No, I don't. I don't welcome that. Another thing I don't like, I think
it's too artificial to speak of a chairperson.
‘Chairman’ is a generic term and it can apply to
women as well as to men. I think that's going to an extreme.
Another thing, in 1965 I was elected in Australia to a three year term
on the Legal and Economic Status Committee of the International
Federation of University Women. I served three years and went to
conferences in different European countries every March. I was then
re-elected to my last term when I went to the Karlsruhe unknown , Germany conference and served a total of six
years. We were making decided progress I thought in encouraging women,
when they secured the franchise in their country to be very
active—which we had failed to do when we secured the franchise
in 1920. Women in countries that have
Page 24 recently
enfranchised women have done amazing things in getting themselves
elected to the central legislative body. I think that's the way it
should have been with us. Unfortunately, it wasn't. The International
Federation of University Women exerted a good deal of influence in that
direction. We also exerted a good deal of influence in regard to the
study of community property laws in our country in the eight community
property states, to bring about some modification, where these laws
still discriminated against women, although it seemed that they didn't.
But there were discriminatory aspects. We worked on that. We also went
far in advocating equal pay for equal work. Of course in the
International Federation, we found that some of the countries would
listen and some of the countries would bring about improvement but we
had greater difficulty with the Catholic countries. They had this
cultural pattern of subordinate roles for women. They were to be the
wives; they were to be the mothers. They weren't as interested in our
efforts to push women into the political scene and they weren't too
interested in equal pay for equal work. We found that in many countries,
when you move toward equal pay for equal work, then employers simply
wouldn't employ women. That mitigated against them. In the International
Federation, we couldn't be too extreme because we had to bring
Page 25 up the Catholic countries to get the general
public to accept women as having a role other than that of the home.

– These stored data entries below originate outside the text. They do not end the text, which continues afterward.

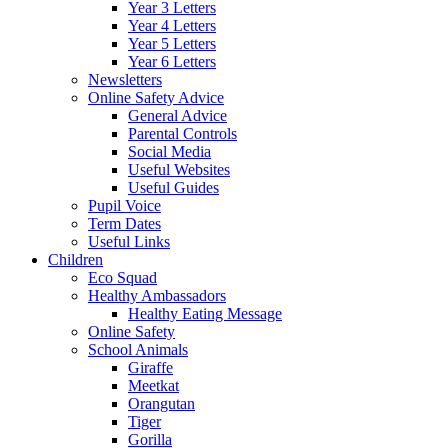
Year 3 Letters
Year 4 Letters
Year 5 Letters
Year 6 Letters
Newsletters
Online Safety Advice
General Advice
Parental Controls
Social Media
Useful Websites
Useful Guides
Pupil Voice
Term Dates
Useful Links
Children
Eco Squad
Healthy Ambassadors
Healthy Eating Message
Online Safety
School Animals
Giraffe
Meetkat
Orangutan
Tiger
Gorilla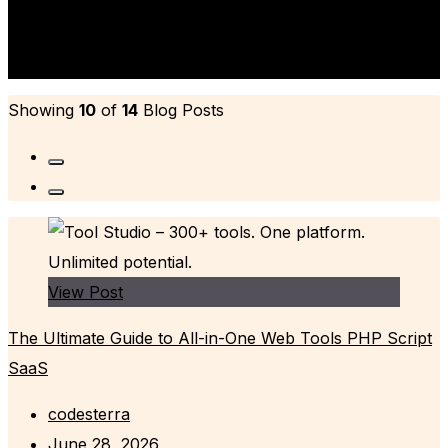
Author's Biography
Showing
10
of
14
Blog Posts
View Post
The Ultimate Guide to All-in-One Web Tools PHP Script
SaaS
codesterra
June 28, 2026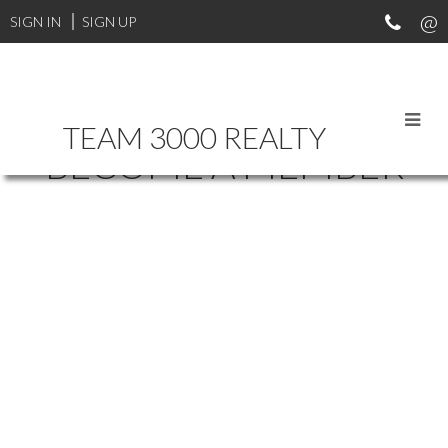
SIGN IN
SIGN UP
TEAM 3000 REALTY
BECOME A MEMBER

With the countries that accepted equality of women, we found that
certain of our proposals didn't set well and that women sometimes lost
when we achieved the equal pay for equal work. That was rather
difficult.
You'd think that England would be just as equal as we but I had clippings
sent from many English newspapers in regard to job opportunities. I was
amazed that so many of the ads would list the range of women's salaries
lower than the range of men's salaries for the same job.